[Opening LISTED RECORDS section]
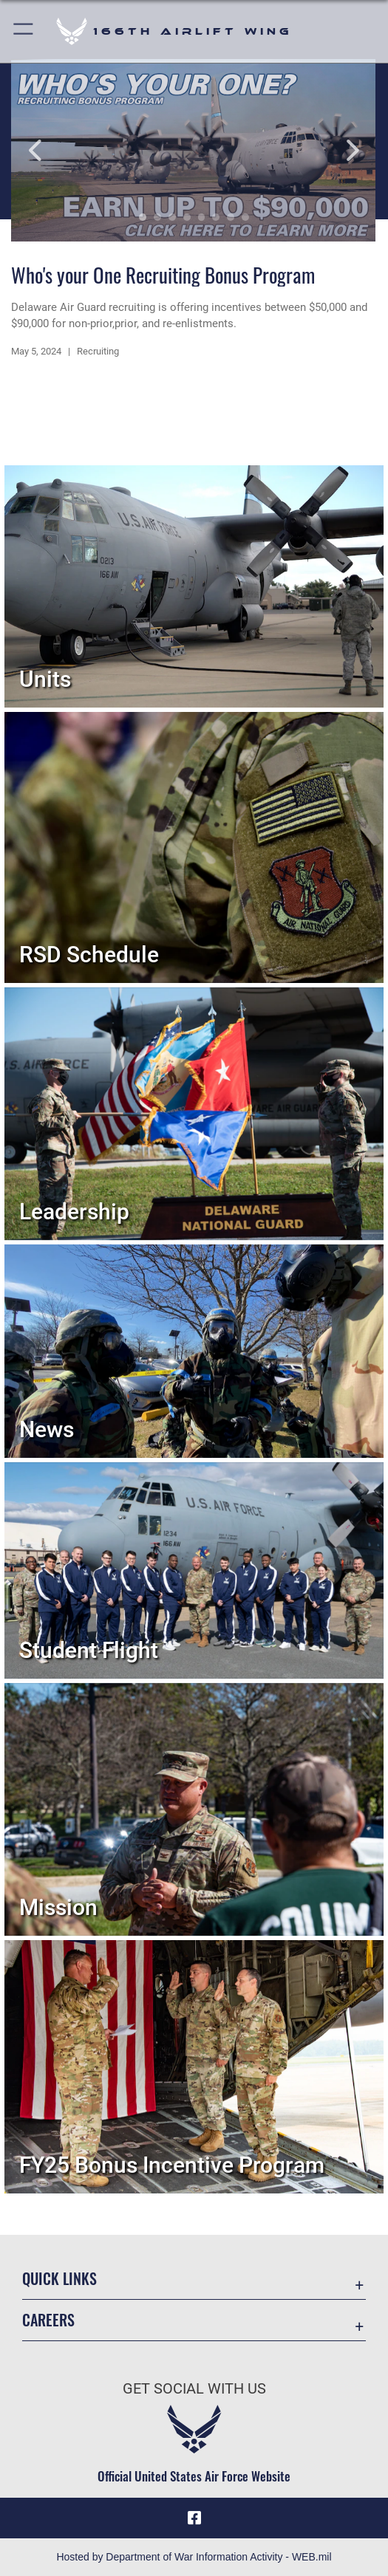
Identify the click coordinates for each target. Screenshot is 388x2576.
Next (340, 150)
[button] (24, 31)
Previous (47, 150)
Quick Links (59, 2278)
[Closing LISTED RECORDS section]
[Opening LISTED RECORDS section]
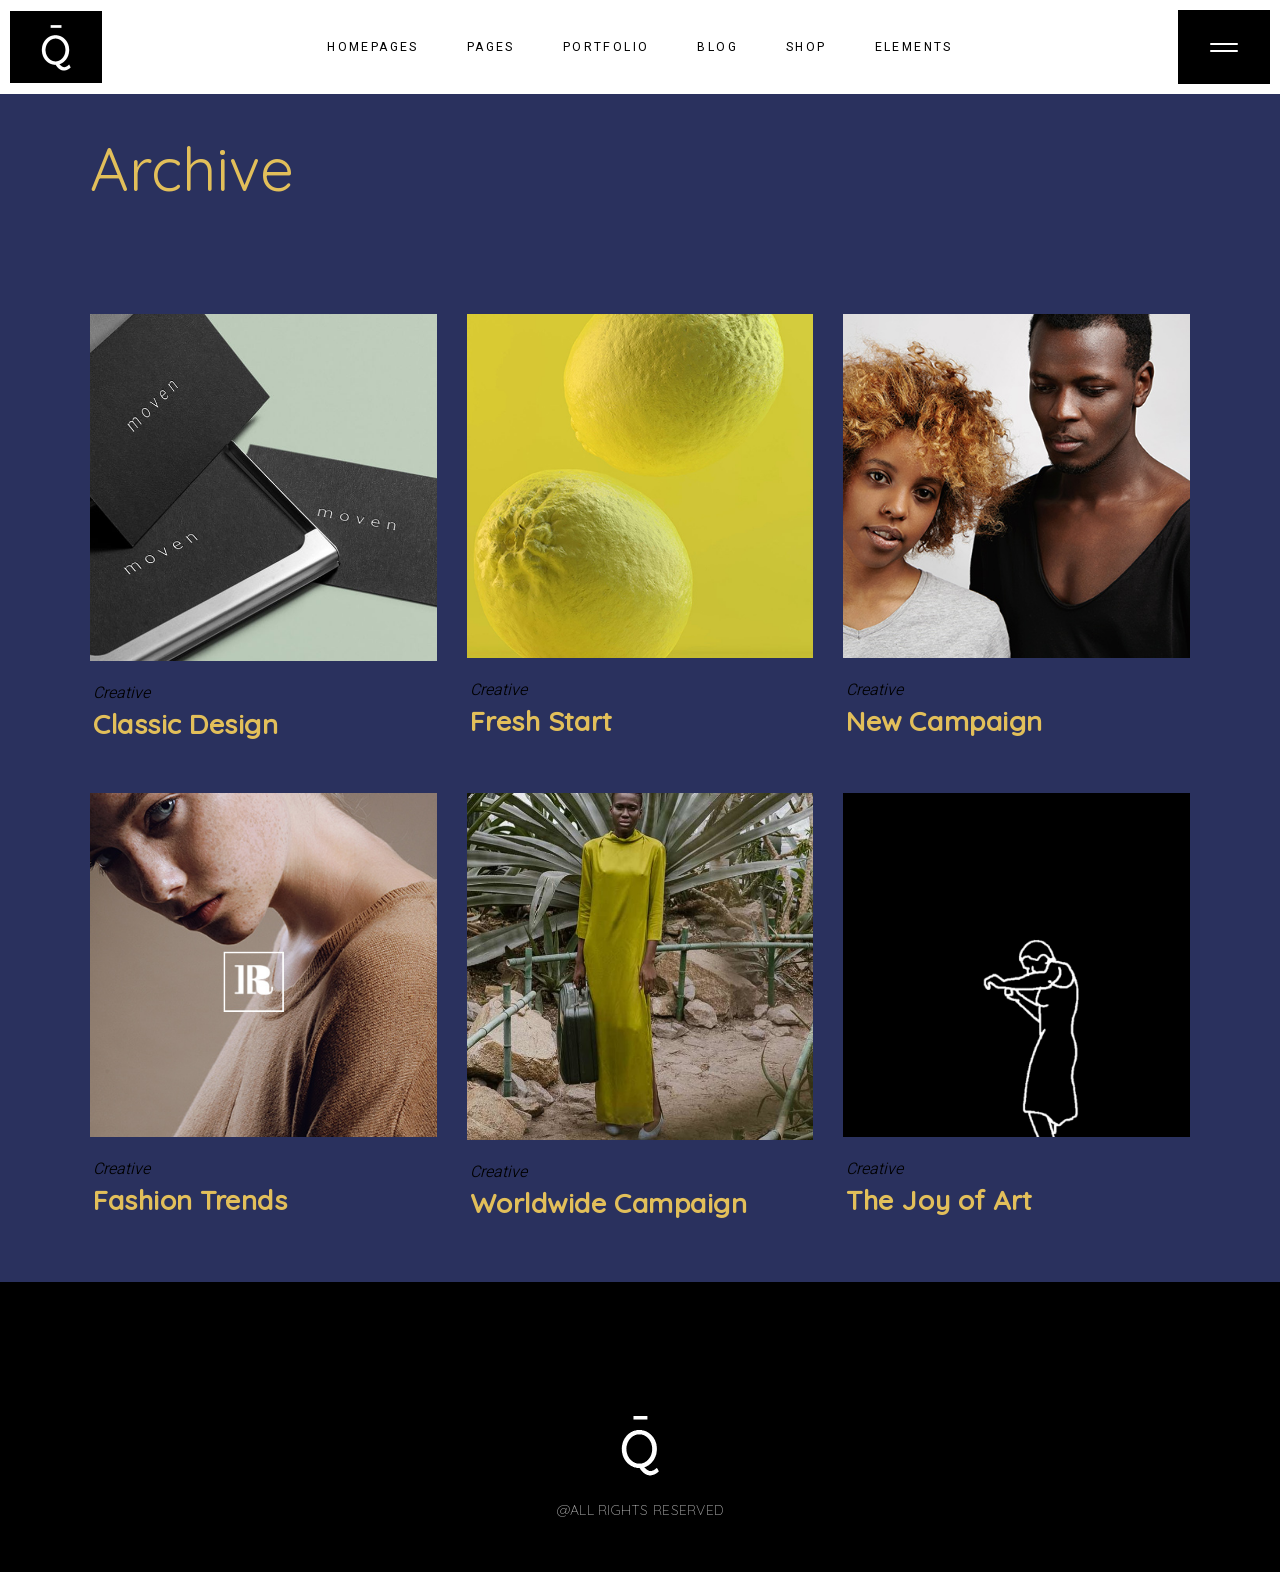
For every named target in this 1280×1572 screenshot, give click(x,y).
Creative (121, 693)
[Closing LISTED RECORDS section]
[Opening LISTED RECORDS section]
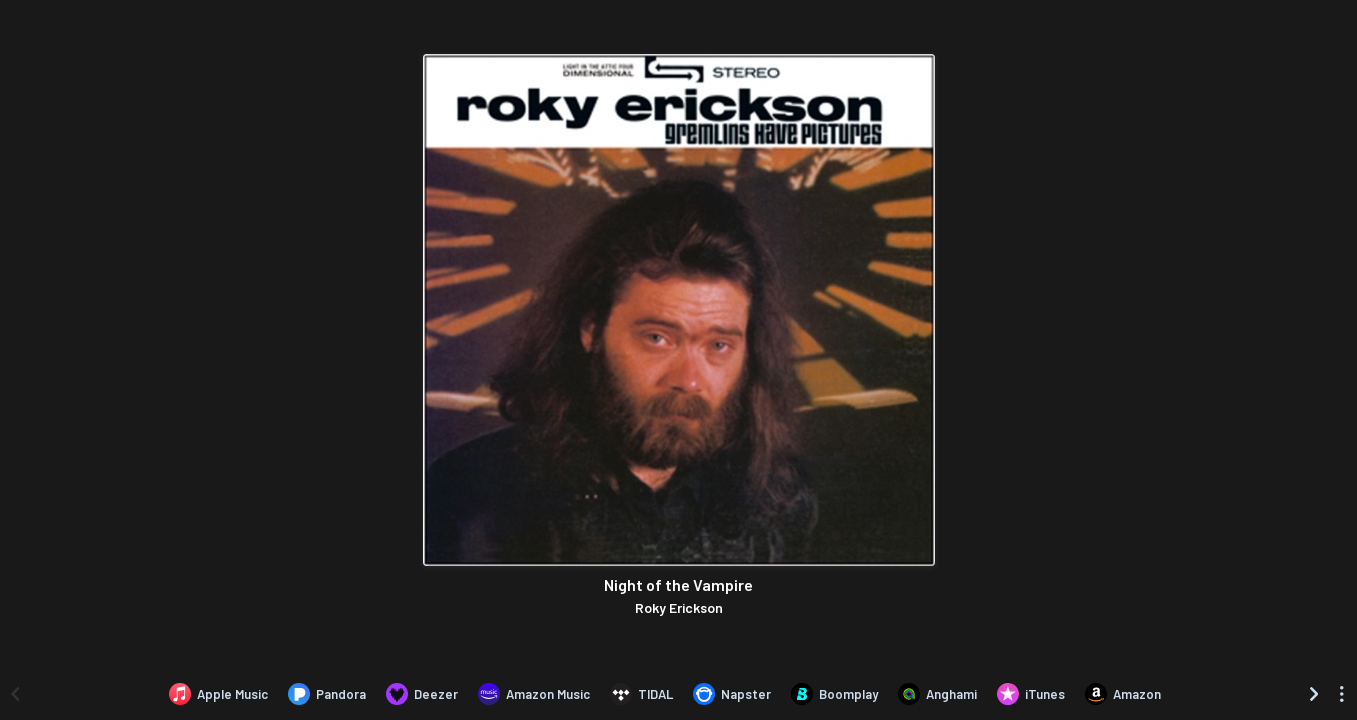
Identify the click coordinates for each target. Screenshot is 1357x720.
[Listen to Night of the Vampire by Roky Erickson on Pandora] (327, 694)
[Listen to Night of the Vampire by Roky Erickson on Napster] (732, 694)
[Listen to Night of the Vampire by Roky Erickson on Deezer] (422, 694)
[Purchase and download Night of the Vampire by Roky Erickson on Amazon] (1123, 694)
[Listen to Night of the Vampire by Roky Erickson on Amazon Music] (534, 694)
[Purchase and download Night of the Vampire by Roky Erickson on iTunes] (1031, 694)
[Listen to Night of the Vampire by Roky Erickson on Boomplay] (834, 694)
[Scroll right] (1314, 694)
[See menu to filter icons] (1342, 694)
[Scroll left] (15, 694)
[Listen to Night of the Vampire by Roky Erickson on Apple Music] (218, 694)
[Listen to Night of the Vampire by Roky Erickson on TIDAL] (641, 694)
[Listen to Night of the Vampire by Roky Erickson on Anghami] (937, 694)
[Closing LISTED RECORDS section]
> **ACTIVITY**
After locating the line with "Screenshot is 388x2576." in the material above, return it and each line after it exactly, ending at the line with "Quick Links (59, 2278)".

> **RESULT OF THIS TASK**
Identify the click coordinates for each target. Screenshot is 388x2576.
Next (340, 150)
[button] (24, 31)
Previous (47, 150)
Quick Links (59, 2278)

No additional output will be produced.